De supervrouw in het werk van Beauvoir is in termen van Foucault een entrepreneurial self dat haar menselijk kapitaal planmatig optimaliseert en laat renderen. En in termen van Beauvoir – en andere hedendaagse auteurs, zoals Angela McRobbie en Sheryl Sandberg – geldt dit dan ook nog eens voor alle domeinen van het leven. Zij dienen zich als femme totale te perfectioneren op alle fronten: gezin, huis, sociaal leven, carrière.

En daar is dan de laatste jaren nog iets bij gekomen, vooral voor jonge vrouwen en meisjes, al geldt dit ook steeds meer voor jongens: ze moeten nu ook hun erotisch kapitaal optimaliseren als onderdeel van hun menselijk kapitaal. Zoals Catherine Hakim aanbeveelt in haar boek Honey Money (2012), moeten ze hun erotisch kapitaal ook zo optimaal mogelijk inzetten, in de bedroom én in de board room. Het aantal borstvergrotingen en het gebruik van botox onder jonge meisjes, en hun sexy zelfpresentatie op social media, zijn dus vormen van rationeel gedrag: zij volgen de neoliberale boodschap en vermeerderen, en promoten, hun erotisch kapitaal om zo hun kansen te vergroten. En ook de boodschap van Flair en CosmoGirl is nu duidelijk: zij propageren en installeren de neoliberale mythe van de supervrouw, en supergirl. Via bucketlists en lijsten van tips en adviezen worden vrouwen ‘geactiveerd’ om op alle fronten succesvol te zijn – qua beauty, sexyness, carrière, huishouden –, en dan hebben we het nog niet gehad over kinderopvoeding (CosmoGirl en Flair zijn gericht op jonge vrouwen).

De supervrouw, of supergirl, die haar menselijk kapitaal op alle fronten beheert en inzet, inclusief haar erotisch kapitaal, representeert de nieuwste, neoliberale mythe van de vrouw. Zij is een nieuwe synthese van oude mythen van vrouwelijkheid: van vrouwelijkheid als sexyness en als uiterlijke en innerlijke perfectie, maar nu in combinatie met ondernemerschap.

Ook de oude mythen van de vrouw zijn nog alive and kicking, met hun iconische figuren van de hoer, maagd, moeder en heks. Ook nieuwe seksistische praktijken hebben de kop opgestoken.

In De tweede sekse had Beauvoir laten zien dat de ondergeschikte positie van vrouwen zou gaan veranderen met de toegang van vrouwen tot anticonceptie, onderwijs en betaald werk. Maar voor een definitieve verandering van de situatie van vrouwen zou volgens haar een complete maatschappijverandering nodig zijn, van ‘de wetten, de instellingen, de zeden, de opvattingen, het hele maatschappelijke bestel’. Ze was niet geïnteresseerd in ‘het succes van enkele bevoorrechte vrouwen’, dat ‘noch een compensatie [kan zijn], noch een verontschuldiging voor de stelselmatige vernedering in het collecieve vlak’. Feminisme is volgens haar geen neoliberalisme. Juist solidariteit en collectieve verandering zijn belangrijk, met het ideaal daarbij van toegang voor ieder mens tot een persoonlijk ethisch levensproject binnen zijn of haar gemeenschap.
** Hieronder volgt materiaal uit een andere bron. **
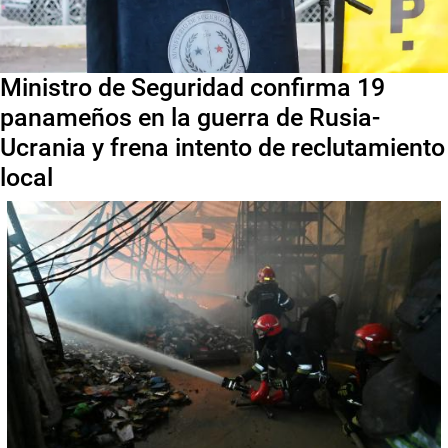
Ministro de Seguridad confirma 19
panameños en la guerra de Rusia-
Ucrania y frena intento de reclutamiento
local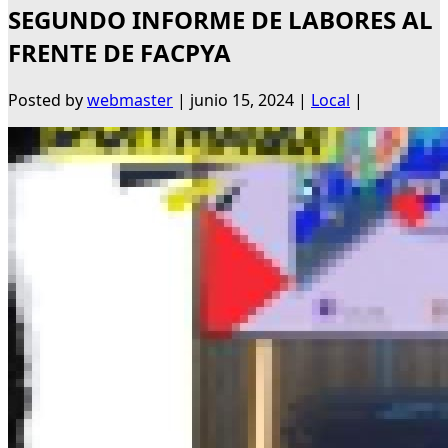
SEGUNDO INFORME DE LABORES AL
FRENTE DE FACPYA
Posted by
webmaster
|
junio 15, 2024
|
Local
|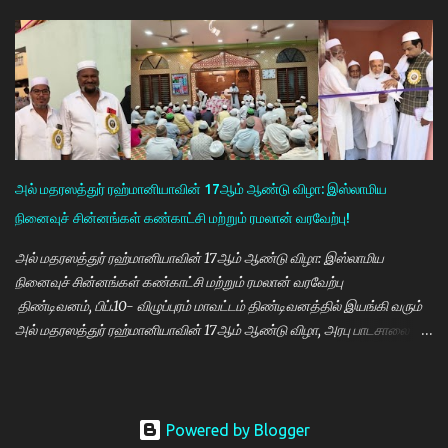
அரவிந்த் கண் மருத்துவமனை மருத்துவர்கள் தினேஷ், ராணா, ராகேஷ்
ஒருங்கிணைப்பாளர் திருவேங்கடம் மற்றும் செவிலியர்கள் தலைமையில்
நடைபெற்றது. நிகழ்ச்சியில் கண் மருத்துவர் இளையராஜா சிறப்பு
அழைப்பாளராக கலந்து கொண்டு குத்துவிளக்கு ஏற்றி நிகழ்ச்சினை
துவங்கி வைத்தார். நிகழ்ச்சிக்கு குமராட்சி வர்த்தக சங்கத் தலைவர்
கே.ஆர்.ஜி. தமிழ்வாணன் முன்னிலை வகித்தார். நிகழ்ச்சியில் செயலாளர்
மணிவண்ணன், ஒருங்கிணைப்பாளர் அப்துல்பாசித் மற்றும் சங்க
நிர்வாகிகள் குமரவடிவு, துரைசிங்கம், பிரதீப், அப்துல்ரவுப், பார்த்தசாரதி,
அல் மதரஸத்துர் ரஹ்மானியாவின் 17ஆம் ஆண்டு விழா: இஸ்லாமிய
மணிகண்டன், செந்தில்குமார், முஸ்தபா, பிரத...
நினைவுச் சின்னங்கள் கண்காட்சி மற்றும் ரமலான் வரவேற்பு!
அல் மதரஸத்துர் ரஹ்மானியாவின் 17ஆம் ஆண்டு விழா: இஸ்லாமிய
நினைவுச் சின்னங்கள் கண்காட்சி மற்றும் ரமலான் வரவேற்பு
திண்டிவனம், பிப்.10- விழுப்புரம் மாவட்டம் திண்டிவனத்தில் இயங்கி வரும்
அல் மதரஸத்துர் ரஹ்மானியாவின் 17ஆம் ஆண்டு விழா, அரபு பாடசாலை
(மக்தப்) மற்றும் மாலை தனிப்பயிற்சியகம் சார்பில் இஸ்லாமிய நினைவுச்
சின்னங்களின் கண்காட்சி மற்றும் ரமலான் வரவேற்பு நிகழ்ச்சி 08.02.2026
அன்று ஞாயிற்றுக்கிழமை மாலை 3.30 மணி முதல் இரவு 9.30 மணி வரை
சிறப்பாக நடைபெற்றது. விழாவிற்கு புது பள்ளிவாசல் தலைமை இமாம்
Powered by Blogger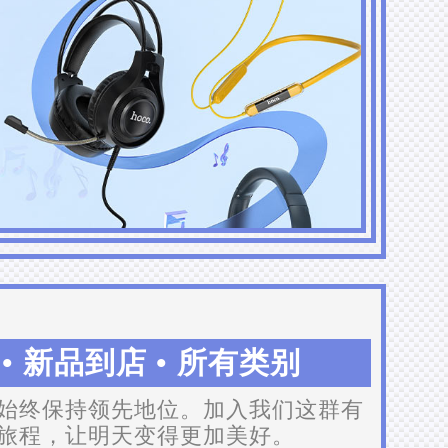
 新品到店 • 所有类别
始终保持领先地位。加入我们这群有
旅程，让明天变得更加美好。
Nu feminisme zo’n beetje alles is geworden, van chocola eten tot paaldansen tot carrière maken, kan het denken van Beauvoir inspireren om feminisme weer op te nemen als een kritisch project van solidariteit tussen vrouwen, en mensen, en dit in te zetten tegen modellen van neoliberale competitie. Op dit moment zien we overal ter wereld bewegingen die zoeken naar alternatieven voor de dominante neoliberale modellen van het zelf en de maatschappij. Talloze coöperaties en maatschappelijke organisaties verspreid over alle continenten zijn bezig met lokale voedselproductie en consumptie, fairtrade, ontwikkeling van lokale gezondheidszorg- en huisvestingsprojecten, de zorg voor het milieu, nieuwe inrichting van noord-zuidhandelsrelaties, hulp aan immigranten en vluchtelingen, en zelfopgezet onderwijs. Feministen maken vaak deel uit van deze vrijheidspraktijken, of levenskunsten, en ontwikkelen die ook zelf.

Maar sociale staatspolitiek blijft wel degelijk van belang. Ook Foucault wijst op het belang van een verzorgingsstaat, maar die moet in een langdurige experimentele fase een synthese aangaan met de vrijheidspraktijken of levenskunsten van mensen zelf, om zo de disciplinerende kanten ervan onschadelijk te maken. Ook Beauvoir is voor zo’n nieuwe synthese. Zij vond dat bij het ontwerpen daarvan de gangbare mythen van de vrouw overboord moesten. Mogen supervrouw en supergirl dan ook mee overboord?